Online shopping platforms aren’t an entirely new concept for OEMs. GM launched the online retailing tool Shop-Click-Drive back in 2013, and, according to a press release from the company, the platform facilitated the leasing or purchasing of 13,000 new vehicles by its first anniversary. Ford debuted its online car-shopping experience Ready.Shop.Go. in 2018, citing growing consumer impatience as a driving force behind the platform.
More recently, the global pandemic has influenced many consumers’ desire to shop online. Multiple OEMs announced new or expanded online shopping platforms in the past year, including Honda, Hyundai, Stellantis and Toyota.
Honda expanded its online shopping capabilities in April of last year with the launch of Shop Simple with Honda and Acura Precision Purchase at select dealerships.
Hyundai launched its Click to Buy program as one of several initiatives meant to increase customer safety and comfort.
Stellantis introduced its Online Retailing Experience (ORE) in the spring of 2020 to help dealers who had to shut down their showrooms due to COVID-19, and, according to the company, more than one-third of its dealers in the U.S. were using the tool within a month of its launch. Then, late last year, Stellantis decided to take its online retailing platform even further, rebranding it as E-Shop and adding several additional features.
Earlier this year, Toyota Motor North America (TMNA) officially released the latest version of its SmartPath retail experience, which the brand piloted in 2019 in partnership with Toyota Financial Services (TFS). Toyota has also made the program available to Lexus customers under the name Lexus Monogram.
These new and/or improved online platforms generally allow customers to do the following from home:
- View what specific dealerships have in stock, or do a general search for a specific make/model/year and see what local dealers have it
- Determine and apply trade-in values if applicable
- Review and select extra features, such as accessories or protection packages
- See and apply available special offers/deals/incentives
- Estimate monthly payments
- Apply for credit/review and select financing options
- Sign paperwork remotely
- Arrange delivery of the vehicle
Aftermarket Shops Weigh In
Josh Poulson, principal of Auto Additions in Columbus, Ohio, says he has gotten some requests from local dealership customers to install small things like hitches or window tint for customers that purchased through an online platform. Generally, though, his dealership customers aren’t offering packages or actively selling accessories to online shoppers.

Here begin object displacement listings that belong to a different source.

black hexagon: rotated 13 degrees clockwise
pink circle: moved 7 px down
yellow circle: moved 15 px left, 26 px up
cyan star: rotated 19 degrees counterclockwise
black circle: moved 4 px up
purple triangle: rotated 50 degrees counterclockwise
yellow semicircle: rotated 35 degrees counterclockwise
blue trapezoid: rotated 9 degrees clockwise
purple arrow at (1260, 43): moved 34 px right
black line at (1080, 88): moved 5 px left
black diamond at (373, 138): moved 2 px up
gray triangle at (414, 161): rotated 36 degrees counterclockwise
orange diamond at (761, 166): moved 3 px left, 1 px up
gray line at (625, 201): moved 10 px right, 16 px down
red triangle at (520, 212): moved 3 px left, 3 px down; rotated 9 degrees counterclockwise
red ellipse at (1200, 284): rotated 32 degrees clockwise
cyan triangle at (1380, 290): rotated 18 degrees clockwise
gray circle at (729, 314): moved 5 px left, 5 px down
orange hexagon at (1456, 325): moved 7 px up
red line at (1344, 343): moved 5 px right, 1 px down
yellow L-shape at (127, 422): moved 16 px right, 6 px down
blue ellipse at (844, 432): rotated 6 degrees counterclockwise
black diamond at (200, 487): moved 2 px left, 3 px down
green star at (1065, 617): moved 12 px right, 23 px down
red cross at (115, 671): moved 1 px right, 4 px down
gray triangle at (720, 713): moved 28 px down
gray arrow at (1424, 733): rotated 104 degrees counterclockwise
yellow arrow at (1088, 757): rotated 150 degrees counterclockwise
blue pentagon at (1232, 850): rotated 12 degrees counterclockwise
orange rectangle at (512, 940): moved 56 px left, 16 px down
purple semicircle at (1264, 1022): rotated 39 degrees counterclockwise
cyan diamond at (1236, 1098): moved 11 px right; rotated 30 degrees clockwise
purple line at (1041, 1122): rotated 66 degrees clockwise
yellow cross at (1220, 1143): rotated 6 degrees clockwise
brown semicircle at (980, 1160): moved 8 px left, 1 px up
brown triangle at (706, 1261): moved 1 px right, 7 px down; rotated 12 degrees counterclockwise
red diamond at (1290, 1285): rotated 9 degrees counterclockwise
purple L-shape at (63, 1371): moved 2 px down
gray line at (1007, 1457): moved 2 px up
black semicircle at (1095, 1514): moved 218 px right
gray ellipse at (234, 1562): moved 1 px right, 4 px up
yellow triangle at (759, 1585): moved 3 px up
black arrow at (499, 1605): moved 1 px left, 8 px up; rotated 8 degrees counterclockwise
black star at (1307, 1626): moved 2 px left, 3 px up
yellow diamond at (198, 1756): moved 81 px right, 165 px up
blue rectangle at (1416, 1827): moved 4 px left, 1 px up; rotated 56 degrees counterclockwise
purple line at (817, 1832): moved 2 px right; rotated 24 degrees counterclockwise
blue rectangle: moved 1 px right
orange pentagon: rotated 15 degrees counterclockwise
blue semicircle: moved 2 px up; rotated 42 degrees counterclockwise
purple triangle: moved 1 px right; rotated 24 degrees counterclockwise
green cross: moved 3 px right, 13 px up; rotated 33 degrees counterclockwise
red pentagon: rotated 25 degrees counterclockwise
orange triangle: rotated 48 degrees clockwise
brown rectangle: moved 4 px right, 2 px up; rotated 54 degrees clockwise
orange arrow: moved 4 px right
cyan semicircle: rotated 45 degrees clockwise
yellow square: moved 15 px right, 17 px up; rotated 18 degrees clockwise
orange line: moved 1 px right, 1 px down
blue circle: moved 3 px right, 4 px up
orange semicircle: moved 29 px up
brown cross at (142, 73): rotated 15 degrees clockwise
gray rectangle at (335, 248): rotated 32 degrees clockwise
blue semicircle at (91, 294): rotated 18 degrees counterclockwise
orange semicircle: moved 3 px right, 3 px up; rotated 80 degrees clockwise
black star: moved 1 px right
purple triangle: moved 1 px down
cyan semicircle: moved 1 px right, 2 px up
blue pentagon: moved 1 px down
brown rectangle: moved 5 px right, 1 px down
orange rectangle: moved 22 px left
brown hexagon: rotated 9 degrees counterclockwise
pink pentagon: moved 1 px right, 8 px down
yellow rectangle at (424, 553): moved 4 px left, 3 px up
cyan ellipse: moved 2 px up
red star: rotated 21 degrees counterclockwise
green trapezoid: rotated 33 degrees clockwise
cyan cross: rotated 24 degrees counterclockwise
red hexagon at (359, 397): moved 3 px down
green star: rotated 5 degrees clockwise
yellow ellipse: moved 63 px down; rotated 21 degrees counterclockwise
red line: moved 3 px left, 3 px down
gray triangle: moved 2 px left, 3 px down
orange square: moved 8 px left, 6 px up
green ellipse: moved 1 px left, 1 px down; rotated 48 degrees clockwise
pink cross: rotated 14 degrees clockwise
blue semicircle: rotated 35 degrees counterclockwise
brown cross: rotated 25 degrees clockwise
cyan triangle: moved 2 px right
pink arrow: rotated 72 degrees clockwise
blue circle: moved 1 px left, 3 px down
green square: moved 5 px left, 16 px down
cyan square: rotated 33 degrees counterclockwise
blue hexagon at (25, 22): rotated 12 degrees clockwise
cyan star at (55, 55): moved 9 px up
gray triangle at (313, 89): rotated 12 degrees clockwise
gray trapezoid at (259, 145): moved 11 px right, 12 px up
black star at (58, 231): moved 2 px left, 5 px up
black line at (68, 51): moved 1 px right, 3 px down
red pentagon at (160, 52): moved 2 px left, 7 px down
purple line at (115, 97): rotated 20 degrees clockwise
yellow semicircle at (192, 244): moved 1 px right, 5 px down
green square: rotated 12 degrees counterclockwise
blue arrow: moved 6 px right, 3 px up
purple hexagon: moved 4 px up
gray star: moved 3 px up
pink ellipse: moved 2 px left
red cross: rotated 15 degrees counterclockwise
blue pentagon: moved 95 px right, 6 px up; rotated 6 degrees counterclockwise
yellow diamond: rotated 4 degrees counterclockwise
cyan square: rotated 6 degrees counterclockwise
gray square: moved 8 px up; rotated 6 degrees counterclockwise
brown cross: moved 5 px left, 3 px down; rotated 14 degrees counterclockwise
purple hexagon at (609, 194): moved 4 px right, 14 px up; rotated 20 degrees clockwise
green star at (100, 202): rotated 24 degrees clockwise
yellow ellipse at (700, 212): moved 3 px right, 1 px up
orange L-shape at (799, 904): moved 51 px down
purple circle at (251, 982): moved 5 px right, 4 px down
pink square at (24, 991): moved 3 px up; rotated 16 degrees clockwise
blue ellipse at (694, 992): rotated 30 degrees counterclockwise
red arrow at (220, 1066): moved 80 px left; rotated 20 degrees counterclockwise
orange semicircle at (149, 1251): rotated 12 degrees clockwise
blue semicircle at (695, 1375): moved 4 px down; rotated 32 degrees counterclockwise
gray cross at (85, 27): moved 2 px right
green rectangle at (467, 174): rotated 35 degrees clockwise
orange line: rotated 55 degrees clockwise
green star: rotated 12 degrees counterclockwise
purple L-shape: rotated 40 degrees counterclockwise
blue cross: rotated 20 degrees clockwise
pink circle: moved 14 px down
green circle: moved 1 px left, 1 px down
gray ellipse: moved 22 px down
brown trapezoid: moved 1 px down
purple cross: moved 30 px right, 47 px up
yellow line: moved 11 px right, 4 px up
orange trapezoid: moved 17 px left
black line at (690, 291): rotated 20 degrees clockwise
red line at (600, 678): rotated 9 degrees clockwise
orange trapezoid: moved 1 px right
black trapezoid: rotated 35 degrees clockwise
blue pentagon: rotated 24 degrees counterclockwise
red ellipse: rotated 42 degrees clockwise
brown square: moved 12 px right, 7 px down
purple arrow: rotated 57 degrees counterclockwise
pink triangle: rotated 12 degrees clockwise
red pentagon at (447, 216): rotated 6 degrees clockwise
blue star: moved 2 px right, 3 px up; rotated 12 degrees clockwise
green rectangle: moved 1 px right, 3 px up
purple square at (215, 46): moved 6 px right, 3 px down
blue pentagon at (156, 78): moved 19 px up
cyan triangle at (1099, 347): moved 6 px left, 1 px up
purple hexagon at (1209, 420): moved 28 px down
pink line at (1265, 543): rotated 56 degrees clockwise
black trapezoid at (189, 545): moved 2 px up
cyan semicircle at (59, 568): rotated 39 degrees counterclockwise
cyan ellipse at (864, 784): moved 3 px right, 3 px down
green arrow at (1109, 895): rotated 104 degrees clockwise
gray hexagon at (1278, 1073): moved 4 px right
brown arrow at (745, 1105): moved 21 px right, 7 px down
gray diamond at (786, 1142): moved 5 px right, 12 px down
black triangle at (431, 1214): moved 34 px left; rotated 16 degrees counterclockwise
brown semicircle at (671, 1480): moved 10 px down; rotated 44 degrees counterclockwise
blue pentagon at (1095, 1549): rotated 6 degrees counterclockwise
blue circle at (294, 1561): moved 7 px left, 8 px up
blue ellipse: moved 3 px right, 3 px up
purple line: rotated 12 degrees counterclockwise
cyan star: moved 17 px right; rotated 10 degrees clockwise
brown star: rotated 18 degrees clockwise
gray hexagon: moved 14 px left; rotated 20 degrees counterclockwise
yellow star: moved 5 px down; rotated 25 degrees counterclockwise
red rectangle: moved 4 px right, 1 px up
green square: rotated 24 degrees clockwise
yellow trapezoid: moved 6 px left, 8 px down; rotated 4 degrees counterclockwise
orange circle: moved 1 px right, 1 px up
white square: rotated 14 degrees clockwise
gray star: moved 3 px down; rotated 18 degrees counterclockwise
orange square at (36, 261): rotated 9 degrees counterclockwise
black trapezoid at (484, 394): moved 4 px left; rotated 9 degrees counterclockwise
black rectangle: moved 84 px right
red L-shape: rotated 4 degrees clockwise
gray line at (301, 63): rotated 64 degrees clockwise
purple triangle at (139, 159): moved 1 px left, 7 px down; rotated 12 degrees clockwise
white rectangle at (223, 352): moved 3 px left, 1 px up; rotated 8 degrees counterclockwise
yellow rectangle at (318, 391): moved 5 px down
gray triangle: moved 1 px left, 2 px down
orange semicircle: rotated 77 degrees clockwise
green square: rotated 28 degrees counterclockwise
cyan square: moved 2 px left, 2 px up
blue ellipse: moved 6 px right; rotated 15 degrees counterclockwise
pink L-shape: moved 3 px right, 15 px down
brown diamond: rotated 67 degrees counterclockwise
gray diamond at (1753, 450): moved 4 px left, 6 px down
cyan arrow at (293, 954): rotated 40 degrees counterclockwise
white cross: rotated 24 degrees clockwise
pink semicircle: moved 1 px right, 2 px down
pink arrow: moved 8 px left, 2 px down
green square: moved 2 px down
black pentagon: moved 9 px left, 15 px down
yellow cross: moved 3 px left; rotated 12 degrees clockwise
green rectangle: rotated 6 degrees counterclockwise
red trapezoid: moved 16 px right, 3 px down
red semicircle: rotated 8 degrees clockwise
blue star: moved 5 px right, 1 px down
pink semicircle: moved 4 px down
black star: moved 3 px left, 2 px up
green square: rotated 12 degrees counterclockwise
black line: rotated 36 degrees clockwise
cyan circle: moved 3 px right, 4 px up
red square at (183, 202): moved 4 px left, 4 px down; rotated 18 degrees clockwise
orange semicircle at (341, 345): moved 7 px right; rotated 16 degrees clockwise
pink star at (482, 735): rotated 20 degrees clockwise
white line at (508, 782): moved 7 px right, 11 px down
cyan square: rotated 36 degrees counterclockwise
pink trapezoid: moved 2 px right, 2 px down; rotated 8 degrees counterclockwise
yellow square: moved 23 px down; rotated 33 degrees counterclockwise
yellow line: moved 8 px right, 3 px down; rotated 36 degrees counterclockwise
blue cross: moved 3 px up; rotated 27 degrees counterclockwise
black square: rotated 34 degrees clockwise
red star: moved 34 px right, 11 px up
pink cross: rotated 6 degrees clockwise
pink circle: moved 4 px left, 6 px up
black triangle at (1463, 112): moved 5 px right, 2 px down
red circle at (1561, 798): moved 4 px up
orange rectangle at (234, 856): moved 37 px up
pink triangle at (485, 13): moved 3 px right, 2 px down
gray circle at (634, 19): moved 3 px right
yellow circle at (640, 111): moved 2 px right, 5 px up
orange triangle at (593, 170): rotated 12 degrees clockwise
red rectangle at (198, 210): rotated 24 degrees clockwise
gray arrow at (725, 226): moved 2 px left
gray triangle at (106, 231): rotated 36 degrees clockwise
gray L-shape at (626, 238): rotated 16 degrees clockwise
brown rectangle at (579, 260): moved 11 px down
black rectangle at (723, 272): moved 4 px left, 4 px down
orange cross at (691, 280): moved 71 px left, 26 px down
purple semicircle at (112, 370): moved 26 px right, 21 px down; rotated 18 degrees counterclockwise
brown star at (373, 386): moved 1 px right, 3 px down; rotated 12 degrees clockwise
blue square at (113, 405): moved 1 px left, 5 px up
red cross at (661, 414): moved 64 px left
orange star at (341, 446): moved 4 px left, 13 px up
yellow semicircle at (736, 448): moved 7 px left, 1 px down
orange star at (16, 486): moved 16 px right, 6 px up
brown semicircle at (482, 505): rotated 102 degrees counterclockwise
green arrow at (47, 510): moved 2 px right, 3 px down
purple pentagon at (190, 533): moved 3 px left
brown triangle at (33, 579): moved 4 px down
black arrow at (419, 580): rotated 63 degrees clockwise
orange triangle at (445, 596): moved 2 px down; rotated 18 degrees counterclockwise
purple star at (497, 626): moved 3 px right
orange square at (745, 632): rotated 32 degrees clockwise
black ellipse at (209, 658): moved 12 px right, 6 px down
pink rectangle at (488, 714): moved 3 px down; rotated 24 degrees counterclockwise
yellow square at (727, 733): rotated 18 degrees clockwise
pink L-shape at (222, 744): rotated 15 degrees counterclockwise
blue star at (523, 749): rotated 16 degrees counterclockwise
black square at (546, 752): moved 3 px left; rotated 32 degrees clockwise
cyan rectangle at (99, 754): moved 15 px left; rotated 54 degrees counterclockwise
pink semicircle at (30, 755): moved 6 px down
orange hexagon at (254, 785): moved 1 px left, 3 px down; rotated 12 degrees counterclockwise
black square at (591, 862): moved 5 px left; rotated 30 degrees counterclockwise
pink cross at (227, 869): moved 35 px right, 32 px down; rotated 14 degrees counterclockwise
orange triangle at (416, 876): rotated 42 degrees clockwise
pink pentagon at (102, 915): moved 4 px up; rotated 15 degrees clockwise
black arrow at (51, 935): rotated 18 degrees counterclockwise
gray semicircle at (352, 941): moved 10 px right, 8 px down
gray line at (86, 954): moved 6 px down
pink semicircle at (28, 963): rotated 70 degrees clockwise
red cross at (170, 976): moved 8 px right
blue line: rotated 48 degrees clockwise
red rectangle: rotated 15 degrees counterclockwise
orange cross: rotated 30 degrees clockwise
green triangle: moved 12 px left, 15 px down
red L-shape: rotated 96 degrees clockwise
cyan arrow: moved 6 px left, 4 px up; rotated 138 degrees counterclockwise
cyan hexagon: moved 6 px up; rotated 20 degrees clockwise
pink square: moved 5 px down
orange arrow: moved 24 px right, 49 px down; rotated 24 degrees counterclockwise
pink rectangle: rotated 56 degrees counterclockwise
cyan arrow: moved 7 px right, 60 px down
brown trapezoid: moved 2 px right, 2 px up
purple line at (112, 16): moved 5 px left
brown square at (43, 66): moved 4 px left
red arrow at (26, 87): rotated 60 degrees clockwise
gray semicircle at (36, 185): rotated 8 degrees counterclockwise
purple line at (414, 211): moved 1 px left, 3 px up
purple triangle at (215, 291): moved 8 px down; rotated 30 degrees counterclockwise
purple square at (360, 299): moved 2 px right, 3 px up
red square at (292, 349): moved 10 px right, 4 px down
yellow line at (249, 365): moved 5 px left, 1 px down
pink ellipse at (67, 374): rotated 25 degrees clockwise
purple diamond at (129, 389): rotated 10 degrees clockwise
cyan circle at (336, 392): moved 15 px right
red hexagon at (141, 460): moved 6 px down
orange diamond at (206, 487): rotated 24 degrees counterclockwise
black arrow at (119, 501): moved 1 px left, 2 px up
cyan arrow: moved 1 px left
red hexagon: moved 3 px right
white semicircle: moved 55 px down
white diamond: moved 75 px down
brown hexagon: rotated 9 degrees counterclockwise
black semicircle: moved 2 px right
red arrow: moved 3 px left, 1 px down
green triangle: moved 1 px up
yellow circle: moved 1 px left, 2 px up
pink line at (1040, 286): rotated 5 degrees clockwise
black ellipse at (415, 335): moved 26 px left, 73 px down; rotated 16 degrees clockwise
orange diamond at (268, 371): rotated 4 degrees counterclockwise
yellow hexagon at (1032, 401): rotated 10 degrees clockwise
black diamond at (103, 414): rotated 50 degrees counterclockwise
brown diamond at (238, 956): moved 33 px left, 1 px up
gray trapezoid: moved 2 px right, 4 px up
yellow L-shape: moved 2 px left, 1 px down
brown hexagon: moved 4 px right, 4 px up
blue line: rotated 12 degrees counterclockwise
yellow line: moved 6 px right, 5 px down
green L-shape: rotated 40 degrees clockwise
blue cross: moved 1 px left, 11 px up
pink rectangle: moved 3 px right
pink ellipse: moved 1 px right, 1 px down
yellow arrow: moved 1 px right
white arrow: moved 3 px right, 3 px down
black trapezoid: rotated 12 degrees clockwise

And, despite dealerships promoting the online OEM shopping platforms, they haven’t really caught on in Poulson’s area, he said. It may be because the pandemic didn’t hit as hard near him as it did elsewhere in the country, but Poulson also believes that it hasn’t taken off yet because it’s an emotional experience.
“Buying a car is very emotional and people get caught up in the moment and they get the excitement,” he said. “And that’s why dealerships try to sell them the first time they come into the dealership. They know that.”
However, Courtney Pahlke of Top Coverage, a Chicago-area restyler, notes that dealerships can benefit more than ever from working with restylers when it comes to these online platforms. Increased price transparency and the lumping together of dealerships on these OEM platforms means dealers will need a way to stand out from their competitors, especially if they are only able to offer OEM accessories at a set price on these shopping platforms.
Top Coverage often creates unique packages for their dealers based on what Pahlke and her team have learned by monitoring social media and joining enthusiast groups. For example, the Top Coverage team participates in an off-road group, allowing them insight into what local off-roaders are looking for—knowledge that dealerships won’t necessarily have.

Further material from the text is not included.